__RECORDS FOR THE EXERCISE__:
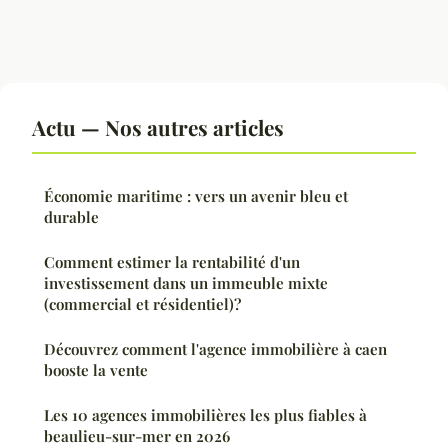
Actu — Nos autres articles
Économie maritime : vers un avenir bleu et
durable
Comment estimer la rentabilité d'un
investissement dans un immeuble mixte
(commercial et résidentiel)?
Découvrez comment l'agence immobilière à caen
booste la vente
Les 10 agences immobilières les plus fiables à
beaulieu-sur-mer en 2026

__PROBLEM__:
Could you print all of the entries above exactly as written, minus the pictures?

__YOUR RESPONSE__:
Actu — Nos autres articles
Économie maritime : vers un avenir bleu et
durable
Comment estimer la rentabilité d'un
investissement dans un immeuble mixte
(commercial et résidentiel)?
Découvrez comment l'agence immobilière à caen
booste la vente
Les 10 agences immobilières les plus fiables à
beaulieu-sur-mer en 2026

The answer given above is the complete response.